It is difficult to remember the revolution the iPhone caused, says Anthony Perridge, EMEA Channel Director, Sourcefire
Seven years ago Steve Jobs stood up at Macworld, San Francisco, and announced the first iPhone in San Francisco and in doing so launched a revolution that is still having a monumental impact on the business and social world today.
Up to that time a mobile phone was a device for calling and texting. But such was the excitement caused by the iPhone and the subsequent generations of Android and Windows Smartphones, consumers and businesses have raced to get hold of the latest devices and in doing so it has changed the way we think of our mobile phones and mobile computing.
Adoption of smartphones has been incredible. By 2008, there were more smart, connected devices in existence than people on Earth. By 2020, it is estimated there will be 50 billion of these devices – about six per person.

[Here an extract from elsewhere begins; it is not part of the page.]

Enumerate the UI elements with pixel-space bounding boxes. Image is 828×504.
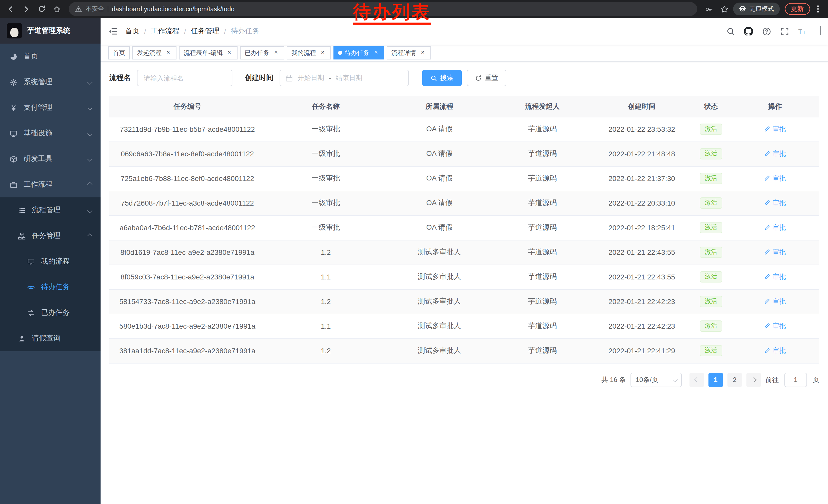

It is difficult to remember the revolution the iPhone caused as today it is a given that our smartphones allow us to have a phone, a music player, and a powerful computer to check email and surf the web all in the palm of our hands.
In effect we have a powerful and easy to use computer in our pockets and we expect to use it all the time and wherever we go, at home, on holiday, or at work.
So of course the birth of the iPhone also changed the way we in business have to manage our networks and it has had a huge impact on the security of our companies. That impact has only been increased by the rapid move to laptops from desktops computers, and the fast adoption of tablet computers and the growing BYOD revolution.
Unfortunately for many organisations employee-owned mobile devices that access corporate resources are usually outside of the control of the corporate IT function. As a result it can be difficult to identify even basic environmental data for these devices such as the number and type of devices being used, as well as operating systems and applications.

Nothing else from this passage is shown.